Included in the CARES Act is a provision to correct the Retail Glitch and assign a 15-year class life to Qualified Improvement Property (“QIP”). The correction applies retroactively to improvements placed in service after September 27, 2017. As a result, QIP is now eligible for 100% bonus depreciation and can be depreciated over 15 years as opposed to the prior 39-year requirement. Additionally, taxpayers may choose a 20-year depreciable life based on the alternative depreciation system (ADS), in order to avoid the IRC section 163(j) limitation.
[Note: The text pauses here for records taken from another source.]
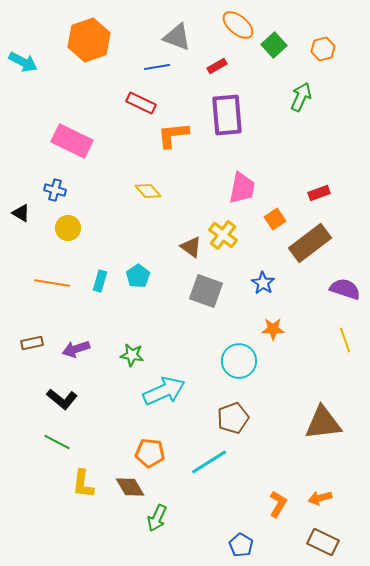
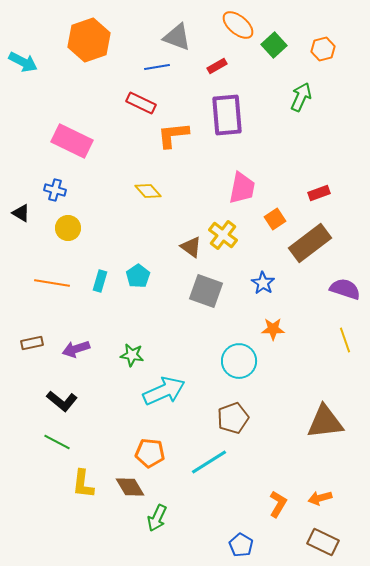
black L-shape at (62, 399): moved 2 px down
brown triangle at (323, 423): moved 2 px right, 1 px up
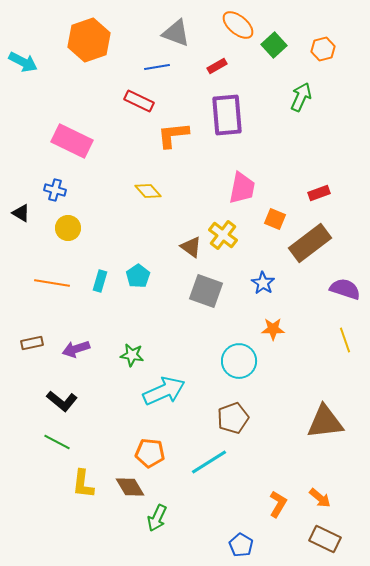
gray triangle at (177, 37): moved 1 px left, 4 px up
red rectangle at (141, 103): moved 2 px left, 2 px up
orange square at (275, 219): rotated 35 degrees counterclockwise
orange arrow at (320, 498): rotated 125 degrees counterclockwise
brown rectangle at (323, 542): moved 2 px right, 3 px up
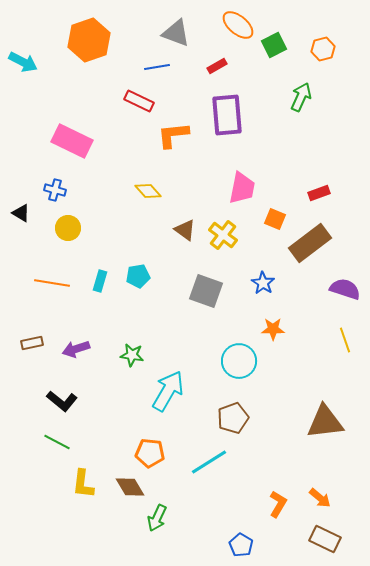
green square at (274, 45): rotated 15 degrees clockwise
brown triangle at (191, 247): moved 6 px left, 17 px up
cyan pentagon at (138, 276): rotated 25 degrees clockwise
cyan arrow at (164, 391): moved 4 px right; rotated 36 degrees counterclockwise
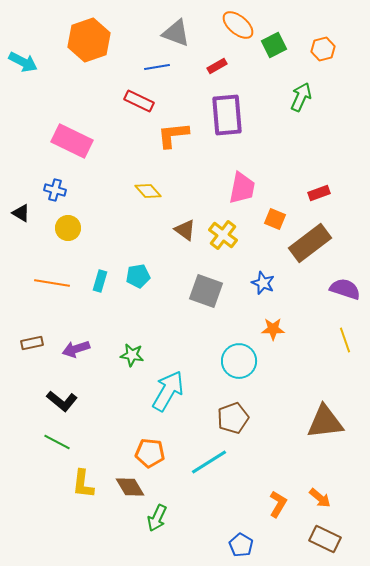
blue star at (263, 283): rotated 10 degrees counterclockwise
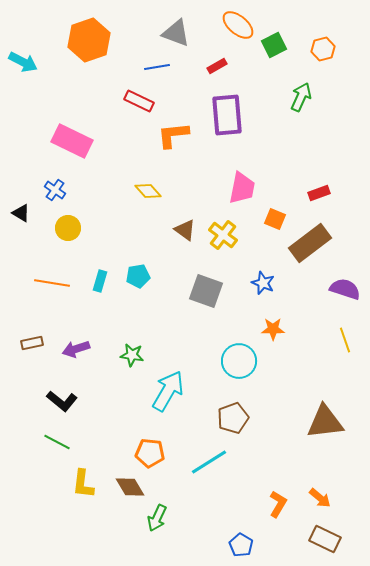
blue cross at (55, 190): rotated 20 degrees clockwise
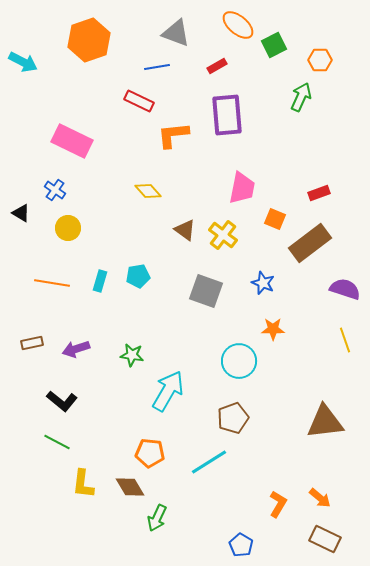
orange hexagon at (323, 49): moved 3 px left, 11 px down; rotated 15 degrees clockwise
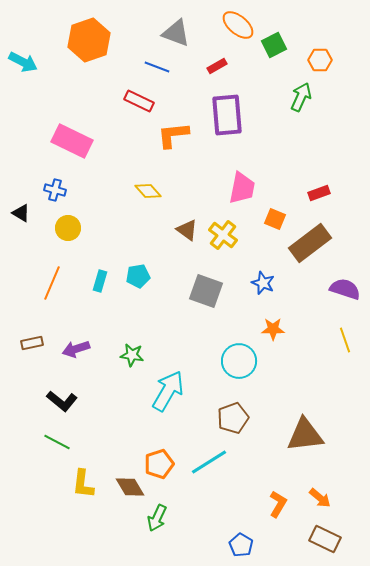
blue line at (157, 67): rotated 30 degrees clockwise
blue cross at (55, 190): rotated 20 degrees counterclockwise
brown triangle at (185, 230): moved 2 px right
orange line at (52, 283): rotated 76 degrees counterclockwise
brown triangle at (325, 422): moved 20 px left, 13 px down
orange pentagon at (150, 453): moved 9 px right, 11 px down; rotated 24 degrees counterclockwise
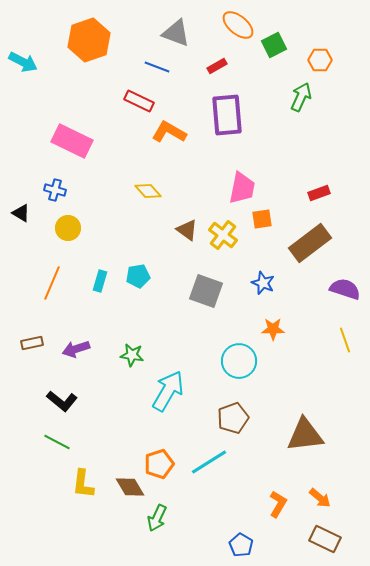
orange L-shape at (173, 135): moved 4 px left, 3 px up; rotated 36 degrees clockwise
orange square at (275, 219): moved 13 px left; rotated 30 degrees counterclockwise
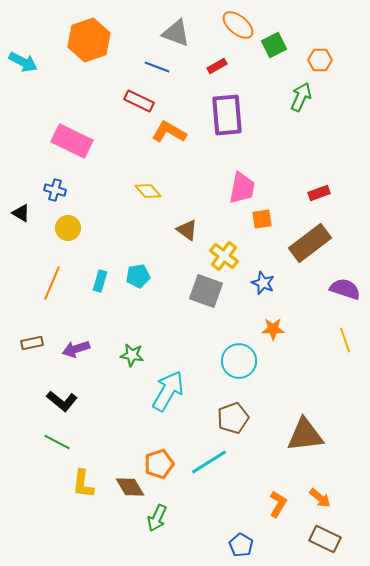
yellow cross at (223, 235): moved 1 px right, 21 px down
In addition to correcting the QIP recovery period, the CARES Act also amended the definition of QIP that is eligible for bonus depreciation. Based on the updated definition, to qualify for bonus depreciation in this context, improvements must be “made by the taxpayer.” As such, taxpayers who acquired previously ‘used’ QIP (as opposed to ‘original use’ QIP) would not be entitled to bonus depreciation.
Further, not all improvements are automatically considered 15-year QIP eligible for bonus depreciation. Rather, QIP is defined as any improvement to an interior portion of a building which is nonresidential real property, if the improvement is placed in service after the date the building was first placed in service. For example, costs associated with HVAC equipment located on the roof, exterior electrical, exterior painting, rooftop improvements, site utilities, paving, roofing, windows, exterior doors, and siding, are not Qualified Improvement Property.
Technicalities aside – what does this information mean for grocers battling the coronavirus pandemic?
Sneeze guards, awareness signage, hand sanitizer installations, online pickup stations, online shopping interfaces and other coronavirus safety measures to keep stores clean are all included in QIP, meaning that any money borrowed for these improvements will be 100% forgiven within the year. With the customer’s desires for a safer, more efficient in-store and online experience, there’s no reason to not to apply for one of these loans. After all – they’ll be will be 100% forgiven, so improvements are at no cost to you.
Advice for Grocers
Use the loan to invest in safety measures for the long haul – not just right now. Buy a couple of sneeze guards and floor stickers so you can replace others when they get dirty. While it may seem like a stressful time to make store upgrades, the impression of cleanliness and customer safety will really speak to your shoppers.
You could also consider reaching out to your investors about the loan and your planned improvements. Not only is this beneficial for keeping your investors in the loop, but they might be willing to invest more money to ensure customer satisfaction and safety.
Remember your hero associates – what physical improvements can you implement to tend to their safety and comfort as well?